A close friend of mine once said, “Who ever told us it was easy to be good?”
On Monday evening, PennLive’s Barbara Miller released an article titled, “Harrisburg mayor cuts off PennLive reporters.”
Whelp, PennLive, you have my attention.
It begins, “Harrisburg Mayor Eric Papenfuse has ordered that his spokeswoman no longer talk with PennLive regarding city issues following two stories that looked at the mayor’s private business and real estate holdings.
PennLive also will no longer be invited to weekly city briefings, the spokeswoman said.

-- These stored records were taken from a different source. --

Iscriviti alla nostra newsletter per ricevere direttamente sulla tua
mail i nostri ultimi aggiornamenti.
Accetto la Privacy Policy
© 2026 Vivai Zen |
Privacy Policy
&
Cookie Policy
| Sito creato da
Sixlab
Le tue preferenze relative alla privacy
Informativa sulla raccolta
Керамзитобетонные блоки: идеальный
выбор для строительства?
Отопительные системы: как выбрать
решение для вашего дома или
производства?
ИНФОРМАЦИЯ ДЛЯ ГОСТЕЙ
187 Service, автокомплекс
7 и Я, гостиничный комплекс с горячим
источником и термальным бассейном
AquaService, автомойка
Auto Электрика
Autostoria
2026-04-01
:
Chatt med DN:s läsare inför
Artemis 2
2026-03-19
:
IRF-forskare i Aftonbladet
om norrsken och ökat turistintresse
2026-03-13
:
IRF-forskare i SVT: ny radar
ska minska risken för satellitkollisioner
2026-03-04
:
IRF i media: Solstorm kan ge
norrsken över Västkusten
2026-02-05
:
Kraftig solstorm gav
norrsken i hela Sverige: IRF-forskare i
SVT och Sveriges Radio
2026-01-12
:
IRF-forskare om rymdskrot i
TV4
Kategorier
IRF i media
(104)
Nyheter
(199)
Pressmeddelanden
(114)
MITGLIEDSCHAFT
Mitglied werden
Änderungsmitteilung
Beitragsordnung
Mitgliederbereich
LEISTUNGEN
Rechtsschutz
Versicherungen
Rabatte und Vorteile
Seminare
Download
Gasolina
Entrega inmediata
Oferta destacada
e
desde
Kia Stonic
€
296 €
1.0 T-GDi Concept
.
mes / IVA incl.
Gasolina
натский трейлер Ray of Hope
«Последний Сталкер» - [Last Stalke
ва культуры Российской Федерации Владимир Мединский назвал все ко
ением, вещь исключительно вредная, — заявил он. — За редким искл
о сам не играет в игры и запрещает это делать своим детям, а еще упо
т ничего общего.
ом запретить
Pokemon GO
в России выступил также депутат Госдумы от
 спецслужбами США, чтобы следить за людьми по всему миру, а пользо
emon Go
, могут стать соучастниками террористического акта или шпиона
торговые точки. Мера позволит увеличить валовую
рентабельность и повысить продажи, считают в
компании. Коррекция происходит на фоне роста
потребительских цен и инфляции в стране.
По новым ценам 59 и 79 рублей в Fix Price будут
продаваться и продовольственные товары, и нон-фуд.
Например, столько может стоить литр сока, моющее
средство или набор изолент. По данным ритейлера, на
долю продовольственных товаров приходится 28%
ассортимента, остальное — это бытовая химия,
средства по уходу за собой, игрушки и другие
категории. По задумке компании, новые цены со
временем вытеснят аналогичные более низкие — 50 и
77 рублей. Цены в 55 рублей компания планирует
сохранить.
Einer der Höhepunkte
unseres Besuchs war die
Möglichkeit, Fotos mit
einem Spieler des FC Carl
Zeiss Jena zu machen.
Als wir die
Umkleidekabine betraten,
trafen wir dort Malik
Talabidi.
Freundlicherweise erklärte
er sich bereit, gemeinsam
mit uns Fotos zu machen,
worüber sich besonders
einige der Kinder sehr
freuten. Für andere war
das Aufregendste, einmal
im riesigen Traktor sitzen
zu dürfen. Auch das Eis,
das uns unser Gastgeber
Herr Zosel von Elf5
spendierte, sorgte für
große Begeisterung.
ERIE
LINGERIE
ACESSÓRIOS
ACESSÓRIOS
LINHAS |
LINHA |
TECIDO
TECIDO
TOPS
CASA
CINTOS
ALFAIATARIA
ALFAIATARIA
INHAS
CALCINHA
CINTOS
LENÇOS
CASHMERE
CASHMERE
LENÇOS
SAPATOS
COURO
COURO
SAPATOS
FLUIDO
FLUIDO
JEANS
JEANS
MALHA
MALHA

When asked what prompted the decision, city spokeswoman Joyce Davis issued this statement from Papenfuse: “The Mayor’s official statement is that he believes PennLive traffics in hate speech and cynicism. He has instructed me not to respond to inquiries from PennLive reporters.”
While I agree that PennLive’s comment section is a cesspool of bigotry and hate, believe many of their articles leave much to be desired as someone who loves this city with all her heart, and that, as an ad-based, corporate media, PennLive has incredulous shortcomings; the answers to addressing those issues do not exist in the Mayor of Harrisburg reducing transparency in his administration or “cutting off” PennLive.
Larry Binda put it best in an article he recently wrote for TheBurg in response to the mayor’s ban, “…like it or not, PennLive remains this area’s predominant source of news. Despite multiple rounds of layoffs in recent years, PennLive is still unmatched in terms of editorial budget and staff resources. No other media can compete. Not the TV news, not volunteer watchdogs and not TheBurg, which, for all of our progress, has a microscopic budget and staff compared to PennLive. You can argue with how PennLive deploys its resources, but it does dedicate a reporter to Harrisburg, the last jurisdiction it deems important enough to do so.”
Very plainly stated, censorship is not the answer.
But then again, I think he already knows that. Eric Papenfuse owns a bookstore.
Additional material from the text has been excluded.